The king that rode into Jerusalem that day was very different to the king the people wanted. In their eyes He was a failure, and they put Him to death as a fraud and an imposter. Their patience ran out, and the cries changed from Hosanna to Crucify. They weren’t to know who this really was, because of their short-sightedness and the fact that they were only interested in themselves. Salvation was something they mistakenly believed was their birthright because they were God’s chosen people. Sin wasn’t an issue in their lives, because they believed their religion and rituals were enough.
We however, have the benefit of knowing the real story. We know why Jesus came.
The question is, have you made Him the King of your heart, and does He have control over your will? Are you willing today to recognise His kingship and grant Him control of every aspect of your life?
Does He determine how you treat others? Have you forgiven as you’ve been forgiven?
I could go on, but the point is this: We have to be prepared to recognise and acknowledge Him as the one true King of kings and Lord of lords of our entire lives. Unless if we do, we are just one of the many thousands who welcomed Him with open arms on Palm Sunday, only to give into peer pressure and turn on Him a few days later. Jesus Christ is either Lord of all, or He is not Lord at all.
He is not just the Lord of the Sabbath or the God of our Sundays. If we really want to know the peace and power that comes from God, then we need to make Him King of all. “Hosanna to the King of kings” should not be our annual cry on Palm Sunday each year. We must choose to worship Him in spirit and in truth always and for eternity.

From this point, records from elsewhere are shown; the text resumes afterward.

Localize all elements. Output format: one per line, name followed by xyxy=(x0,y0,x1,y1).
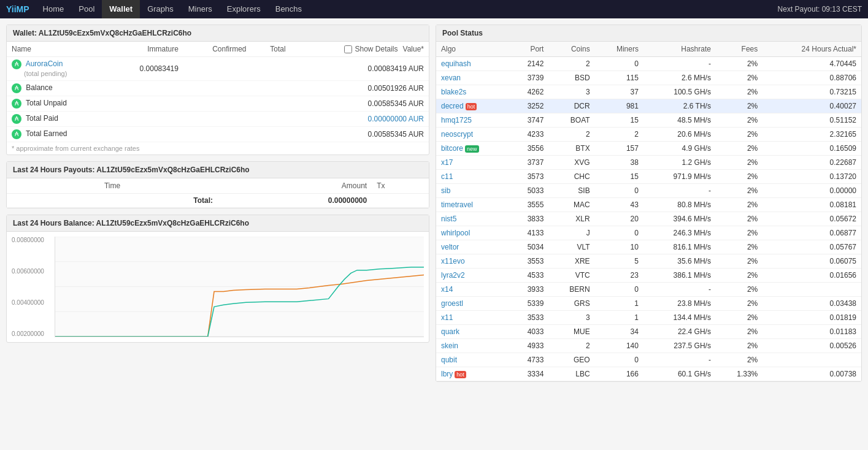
payouts-table: Time Amount Tx Total: 0.00000000 xyxy=(7,178,429,208)
nav-item-graphs[interactable]: Graphs xyxy=(140,0,181,18)
pool-coins-cell: XLR xyxy=(548,212,594,226)
balance-value: 0.00501926 AUR xyxy=(291,81,429,96)
pool-port-cell: 5033 xyxy=(509,184,548,198)
pool-port-cell: 3747 xyxy=(509,113,548,128)
pool-table-row: skein49332140237.5 GH/s2%0.00526 xyxy=(436,339,861,353)
pool-hashrate-cell: - xyxy=(643,184,716,198)
pool-port-cell: 3737 xyxy=(509,156,548,170)
paid-link[interactable]: 0.00000000 AUR xyxy=(368,115,424,123)
show-details-checkbox[interactable] xyxy=(344,45,352,53)
pool-hours24-cell: 0.06877 xyxy=(762,226,861,240)
pool-fees-cell: 2% xyxy=(716,85,762,99)
pool-fees-cell: 2% xyxy=(716,170,762,184)
pool-hashrate-cell: 134.4 MH/s xyxy=(643,311,716,325)
earned-icon: ₳ xyxy=(12,129,21,139)
pool-coins-cell: DCR xyxy=(548,99,594,113)
payout-info: Next Payout: 09:13 CEST xyxy=(778,5,862,13)
balance-chart-section: Last 24 Hours Balance: AL1ZtU59cEzx5mVxQ… xyxy=(6,215,429,343)
pool-algo-cell[interactable]: sib xyxy=(436,184,509,198)
pool-port-cell: 2142 xyxy=(509,57,548,71)
pool-algo-cell[interactable]: xevan xyxy=(436,71,509,85)
pool-algo-cell[interactable]: decredhot xyxy=(436,99,509,113)
pool-table-row: nist53833XLR20394.6 MH/s2%0.05672 xyxy=(436,212,861,226)
pool-coins-cell: 3 xyxy=(548,311,594,325)
pool-hashrate-cell: - xyxy=(643,57,716,71)
total-value xyxy=(252,57,291,81)
pool-miners-cell: 0 xyxy=(595,226,643,240)
pool-hashrate-cell: 4.9 GH/s xyxy=(643,142,716,156)
pool-algo-cell[interactable]: lbryhot xyxy=(436,367,509,381)
pool-algo-cell[interactable]: blake2s xyxy=(436,85,509,99)
pool-hours24-cell xyxy=(762,353,861,367)
pool-algo-cell[interactable]: timetravel xyxy=(436,198,509,212)
pool-algo-cell[interactable]: qubit xyxy=(436,353,509,367)
pool-coins-cell: VTC xyxy=(548,269,594,283)
pool-hashrate-cell: 23.8 MH/s xyxy=(643,297,716,311)
pool-table-row: equihash214220-2%4.70445 xyxy=(436,57,861,71)
pool-algo-cell[interactable]: bitcorenew xyxy=(436,142,509,156)
chart-svg xyxy=(55,237,424,337)
pool-table-row: lyra2v24533VTC23386.1 MH/s2%0.01656 xyxy=(436,269,861,283)
paid-total xyxy=(252,112,291,127)
balance-immature xyxy=(108,81,183,96)
pool-port-cell: 4262 xyxy=(509,85,548,99)
pool-miners-cell: 20 xyxy=(595,212,643,226)
chart-y-labels: 0.00800000 0.00600000 0.00400000 0.00200… xyxy=(12,237,44,337)
pool-algo-cell[interactable]: c11 xyxy=(436,170,509,184)
unpaid-icon: ₳ xyxy=(12,99,21,109)
pool-miners-cell: 0 xyxy=(595,283,643,297)
earned-value: 0.00585345 AUR xyxy=(291,127,429,142)
pool-algo-cell[interactable]: nist5 xyxy=(436,212,509,226)
coin-name-cell: ₳ AuroraCoin (total pending) xyxy=(7,57,108,81)
pool-port-cell: 3556 xyxy=(509,142,548,156)
pool-hours24-cell: 0.00000 xyxy=(762,184,861,198)
pool-coins-cell: XRE xyxy=(548,254,594,269)
pool-hashrate-cell: 2.6 MH/s xyxy=(643,71,716,85)
pool-algo-cell[interactable]: groestl xyxy=(436,297,509,311)
pool-algo-cell[interactable]: x17 xyxy=(436,156,509,170)
pool-table-row: timetravel3555MAC4380.8 MH/s2%0.08181 xyxy=(436,198,861,212)
pool-table-row: x11evo3553XRE535.6 MH/s2%0.06075 xyxy=(436,254,861,269)
pool-port-cell: 4033 xyxy=(509,325,548,339)
pool-miners-cell: 37 xyxy=(595,85,643,99)
pool-hashrate-cell: 48.5 MH/s xyxy=(643,113,716,128)
nav-item-miners[interactable]: Miners xyxy=(181,0,220,18)
pool-algo-cell[interactable]: veltor xyxy=(436,240,509,254)
coin-link[interactable]: AuroraCoin xyxy=(26,59,63,68)
pool-hashrate-cell: 816.1 MH/s xyxy=(643,240,716,254)
nav-item-benchs[interactable]: Benchs xyxy=(268,0,309,18)
pool-algo-cell[interactable]: x14 xyxy=(436,283,509,297)
nav-item-pool[interactable]: Pool xyxy=(71,0,102,18)
chart-canvas xyxy=(55,237,424,337)
pool-miners-cell: 0 xyxy=(595,184,643,198)
pool-algo-cell[interactable]: quark xyxy=(436,325,509,339)
brand-logo: YiiMP xyxy=(6,4,29,14)
nav-item-wallet[interactable]: Wallet xyxy=(102,0,140,18)
pool-miners-cell: 0 xyxy=(595,57,643,71)
pool-algo-cell[interactable]: x11evo xyxy=(436,254,509,269)
pool-algo-cell[interactable]: whirlpool xyxy=(436,226,509,240)
pool-miners-cell: 157 xyxy=(595,142,643,156)
pool-algo-cell[interactable]: skein xyxy=(436,339,509,353)
nav-item-explorers[interactable]: Explorers xyxy=(220,0,268,18)
pool-algo-cell[interactable]: equihash xyxy=(436,57,509,71)
pool-algo-cell[interactable]: lyra2v2 xyxy=(436,269,509,283)
col-amount: Amount xyxy=(218,178,372,194)
y-label-2: 0.00400000 xyxy=(12,299,44,306)
pool-algo-cell[interactable]: x11 xyxy=(436,311,509,325)
pool-algo-cell[interactable]: neoscrypt xyxy=(436,128,509,142)
pool-port-cell: 4533 xyxy=(509,269,548,283)
pool-table-row: bitcorenew3556BTX1574.9 GH/s2%0.16509 xyxy=(436,142,861,156)
pool-miners-cell: 1 xyxy=(595,297,643,311)
pool-port-cell: 3553 xyxy=(509,254,548,269)
pool-fees-cell: 2% xyxy=(716,198,762,212)
pool-miners-cell: 0 xyxy=(595,353,643,367)
pool-algo-cell[interactable]: hmq1725 xyxy=(436,113,509,128)
pool-port-cell: 4233 xyxy=(509,128,548,142)
y-label-1: 0.00600000 xyxy=(12,268,44,275)
nav-item-home[interactable]: Home xyxy=(36,0,72,18)
unpaid-value: 0.00585345 AUR xyxy=(291,96,429,112)
balance-icon: ₳ xyxy=(12,83,21,93)
pool-table-row: xevan3739BSD1152.6 MH/s2%0.88706 xyxy=(436,71,861,85)
pool-hours24-cell: 0.22687 xyxy=(762,156,861,170)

To know Jesus as the Prince of Peace, we must crown Him as Lord and King.
Are you part of the crowd that cheers Jesus when all is going well in your life, but when He doesn’t do what you’d like, the cheering stops?
The Christian faith is not a religion – it is a life spent walking in God’s will, both when it is easy, and when it is hard.
Maybe your problem has been that your desires have been self-centred instead of God-centred. You might be saved, but just like Jacob you insist on wrestling with God, because you have never accepted His terms of service to Him, and you have been doing things on your own, and in your own strength.
God will not share His glory with us. He will also not be dictated to by us like He is some kind of blessing machine that owes us a favour.
It’s wonderful to call Jesus your Saviour – but you also have to call Him Lord.